Starting in January, channels marked as “Made for Kids” won’t have stories, the community tab, the notification bell or viewer ability to Save to Watch Later or Save to Playlist. Additionally, comments are disabled, no personalized ads will be shown to viewers greatly decreasing creator revenue, and the video is neither searchable nor recommended.

Content that will be flagged by the new system include gaming, cartoons, animation, toys, art and crafting channels.

This is where Jackie from NerdECrafter created a video to educate viewers and stand up for crafting channels. 

NerdECrafter is from Canada but is also going to be affected by COPPA. Her channel does views on craft items, kits, and supplies so those with buying power (aka parents) can make informed buying decisions.

“Things like dolls, squishies, and craft kits will be child-appealing,” said NerdECrafter. “This is where the line between family-friendly and child-appealing become very blurry.”

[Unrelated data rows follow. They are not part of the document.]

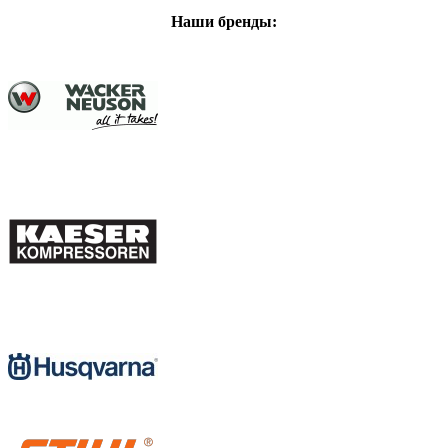
Наши бренды: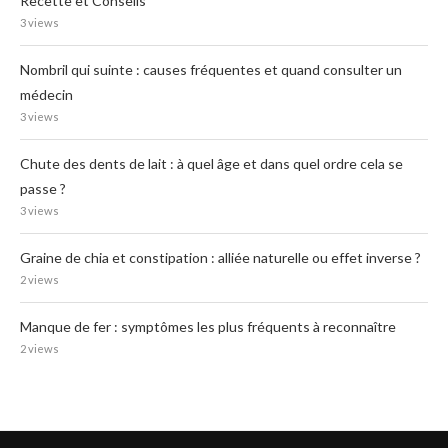
Recette et Conseils
3 views
Nombril qui suinte : causes fréquentes et quand consulter un
médecin
3 views
Chute des dents de lait : à quel âge et dans quel ordre cela se
passe ?
3 views
Graine de chia et constipation : alliée naturelle ou effet inverse ?
2 views
Manque de fer : symptômes les plus fréquents à reconnaître
2 views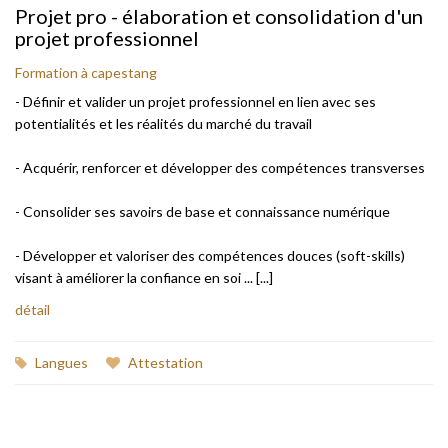
Projet pro - élaboration et consolidation d'un
projet professionnel
Formation à capestang
- Définir et valider un projet professionnel en lien avec ses
potentialités et les réalités du marché du travail
- Acquérir, renforcer et développer des compétences transverses
- Consolider ses savoirs de base et connaissance numérique
- Développer et valoriser des compétences douces (soft-skills)
visant à améliorer la confiance en soi ... [...]
détail
Langues
Attestation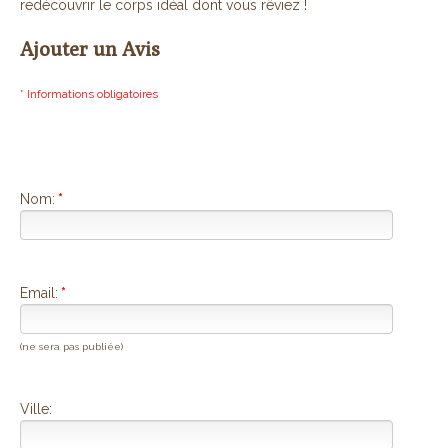
redécouvrir le corps idéal dont vous rêviez !
Ajouter un Avis
* Informations obligatoires
Nom:
*
Email:
*
(ne sera pas publiée)
Ville: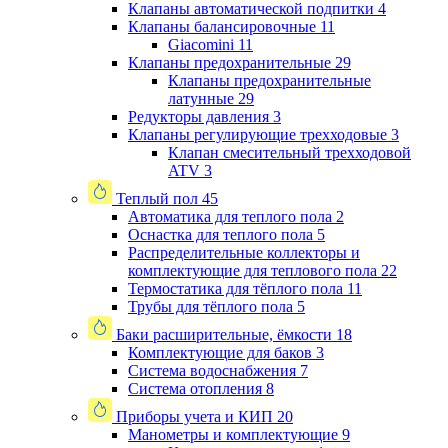
Клапаны автоматической подпитки
4
Клапаны балансировочные
11
Giacomini
11
Клапаны предохранительные
29
Клапаны предохранительные
латунные
29
Редукторы давления
3
Клапаны регулирующие трехходовые
3
Клапан смесительный трехходовой
ATV
3
Теплый пол
45
Автоматика для теплого пола
2
Оснастка для теплого пола
5
Распределительные коллекторы и
комплектующие для теплового пола
22
Термостатика для тёплого пола
11
Трубы для тёплого пола
5
Баки расширительные, ёмкости
18
Комплектующие для баков
3
Система водоснабжения
7
Система отопления
8
Приборы учета и КИП
20
Манометры и комплектующие
9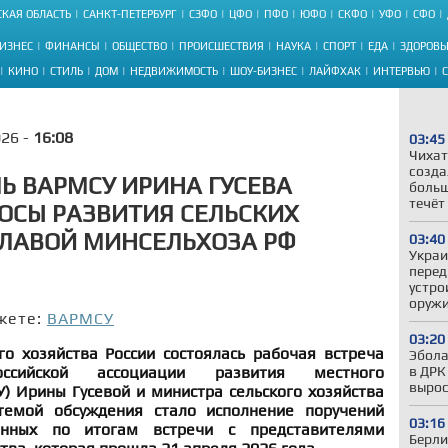
КАЯ ОБЛАСТЬ
САНКТ-ПЕТЕРБУРГ
СЗФО
ЦФО
ПФО
ЮФО
СКФО
УФО
СФО
ИЗНЕС
ФИНАНСЫ
ОБЩЕСТВО
ПРОИСШЕСТВИЯ
НАУКА
СПОРТ
ЕДА
ЗДОРОВЬ
КИНО
СТИЛЬ
ДОМ
НЕДВИЖИМОСТЬ
ШОУ-БИЗНЕС
ЛАЙФХАК
ИНТЕРВЬЮ
026 -
16:08
03:45
Чихат
созда
Ь ВАРМСУ ИРИНА ГУСЕВА
больш
течёт
ОСЫ РАЗВИТИЯ СЕЛЬСКИХ
ГЛАВОЙ МИНСЕЛЬХОЗА РФ
03:40
Украи
перед
устро
оружи
жете:
ВАРМСУ
03:20
го хозяйства России состоялась рабочая встреча
Эбола
оссийской ассоциации развития местного
в ДРК
вырос
) Ирины Гусевой и министра сельского хозяйства
темой обсуждения стало исполнение поручений
03:16
анных по итогам встречи с представителями
Берли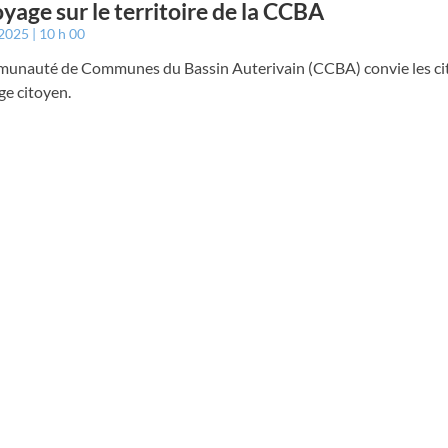
yage sur le territoire de la CCBA
 2025
10 h 00
unauté de Communes du Bassin Auterivain (CCBA) convie les ci
ge citoyen.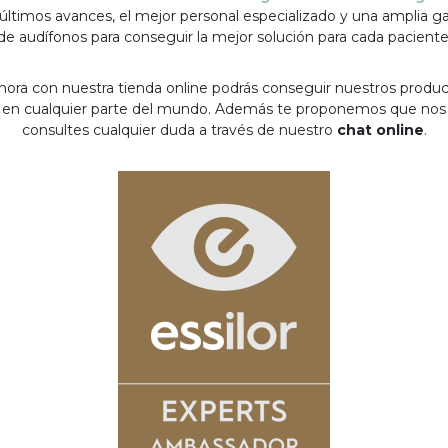
 últimos avances, el mejor personal especializado y una amplia 
de audífonos para conseguir la mejor solución para cada paciente
hora con nuestra tienda online podrás conseguir nuestros produ
en cualquier parte del mundo. Además te proponemos que nos
consultes cualquier duda a través de nuestro
chat online
.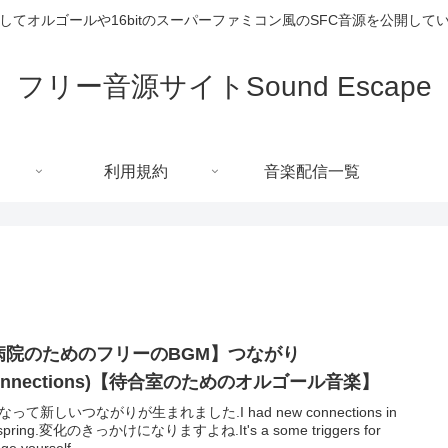
してオルゴールや16bitのスーパーファミコン風のSFC音源を公開して
フリー音源サイトSound Escape
利用規約
音楽配信一覧
病院のためのフリーのBGM】つながり
onnections)【待合室のためのオルゴール音楽】
って新しいつながりが生まれました.I had new connections in
s spring.変化のきっかけになりますよね.It's a some triggers for
ge yourself.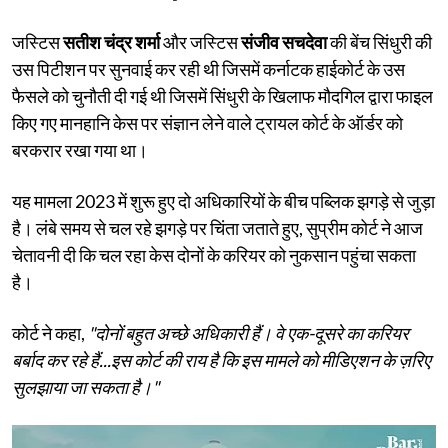
जस्टिस
सतीश चंद्र शर्मा
और जस्टिस
संजीव सचदेवा
की बेंच सिंधुरी की
उस पिटीशन पर सुनवाई कर रही थी जिसमें कर्नाटक हाईकोर्ट के उस
फैसले को चुनौती दी गई थी जिसमें सिंधुरी के खिलाफ मौदगिल द्वारा फाइल
किए गए मानहानि केस पर संज्ञान लेने वाले ट्रायल कोर्ट के ऑर्डर को
बरकरार रखा गया था।
यह मामला 2023 में शुरू हुए दो अधिकारियों के बीच पब्लिक झगड़े से जुड़ा
है। लंबे समय से चल रहे झगड़े पर चिंता जताते हुए, सुप्रीम कोर्ट ने आज
चेतावनी दी कि चल रहा केस दोनों के करियर को नुकसान पहुंचा सकता
है।
कोर्ट ने कहा,
"दोनों बहुत अच्छे अधिकारी हैं। वे एक-दूसरे का करियर
बर्बाद कर रहे हैं...इस कोर्ट की राय है कि इस मामले को मीडिएशन के ज़रिए
सुलझाया जा सकता है।"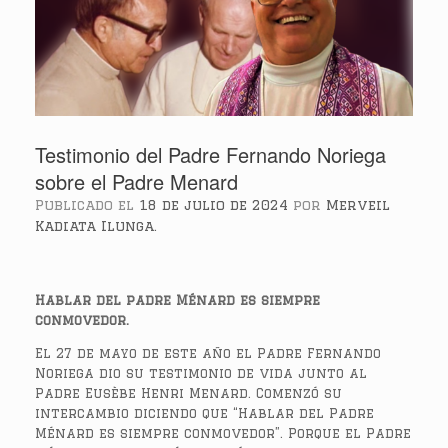
Testimonio del Padre Fernando Noriega
sobre el Padre Menard
Publicado el
18 de julio de 2024
por
Merveil
Kadiata Ilunga.
Hablar del padre Ménard es siempre
conmovedor.
El 27 de mayo de este año el Padre Fernando
Noriega dio su testimonio de vida junto al
Padre Eusèbe Henri Menard. Comenzó su
intercambio diciendo que “Hablar del Padre
Ménard es siempre conmovedor”. Porque el Padre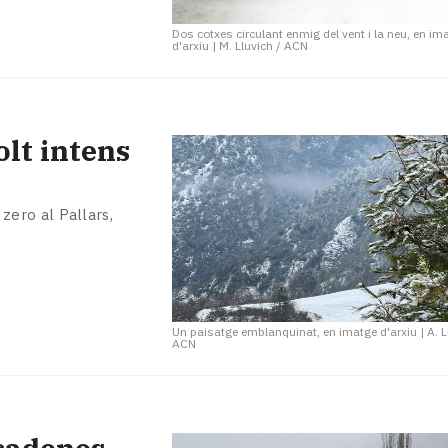
Dos cotxes circulant enmig del vent i la neu, en im
d'arxiu
|
M. Lluvich / ACN
olt intens
ero al Pallars,
Un paisatge emblanquinat, en imatge d'arxiu
|
A. L
ACN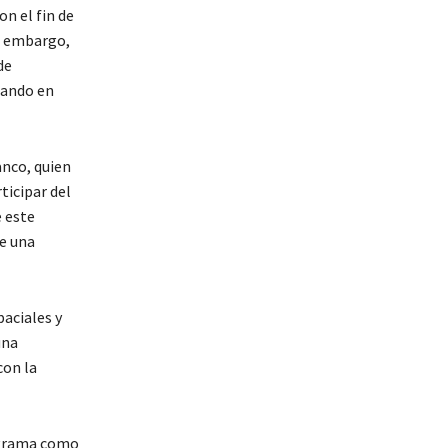
n el fin de
in embargo,
de
uando en
anco, quien
ticipar del
e este
de una
aciales y
una
con la
rograma como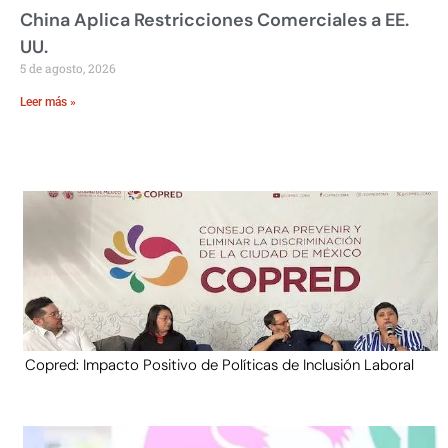
China Aplica Restricciones Comerciales a EE.
UU.
5 de agosto, 2026
Leer más »
Copred: Impacto Positivo de Políticas de Inclusión Laboral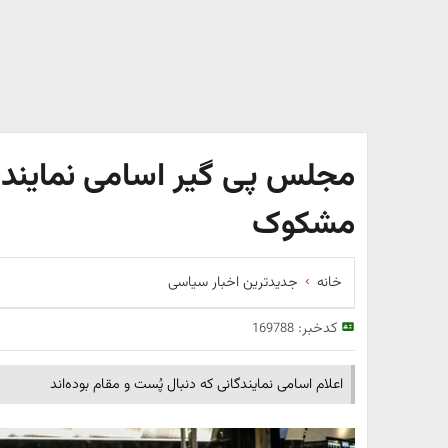
مجلس پی گیر اسامی نمایندگ
مشکوک
خانه
جدیدترین اخبار سیاسی
کدخبر:
169788
اعلام اسامی نمایندگانی که دنبال پُست و مقام بوده‌اند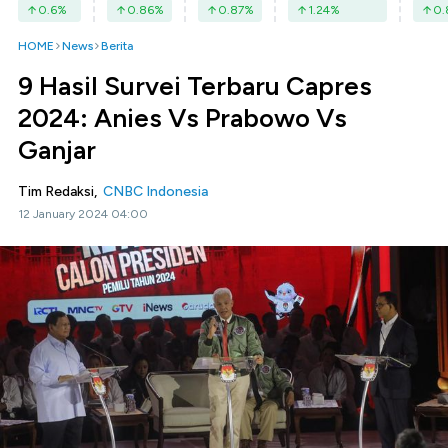
0.6
%
0.86
%
0.87
%
1.24
%
0.
HOME
News
Berita
9 Hasil Survei Terbaru Capres
2024: Anies Vs Prabowo Vs
Ganjar
Tim Redaksi,
CNBC Indonesia
12 January 2024 04:00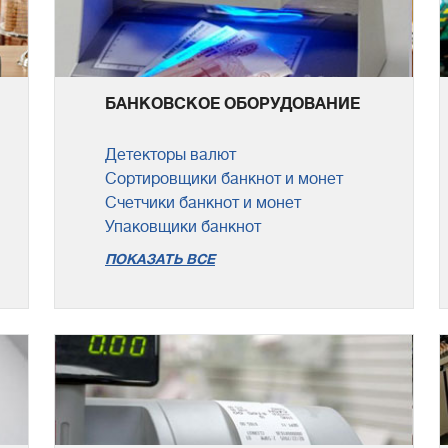
БАНКОВСКОЕ ОБОРУДОВАНИЕ
Детекторы валют
Сортировщики банкнот и монет
Счетчики банкнот и монет
Упаковщики банкнот
ПОКАЗАТЬ ВСЕ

NerdECrafter also calls out the FTC for potentially hurting female creators with this new rule. She uses the terms “female-type” and “male-type” hobbies to clarify. She is not reinforcing gender roles but is identifying the types of crafts that would be targeted.

Many crafters use power tools in their art which society sees as a “male-type” hobby. These channels would not be targeted. But crafters that fall under the “female-type” hobby, would be the ones that suffer because their art is considered child-appealing.

“The FTC is putting female-type content as childish,” NerdECrafter said.

These accusations may put this new rule in a tricky situation. How far is the FTC allowed to go to ensure compliance with COPPA by sacrificing creators’ freedom to publish what they want? What will discrimination concerns like those raised by NerdECrafter mean for the future of YouTube and the legality of the new compliance rules?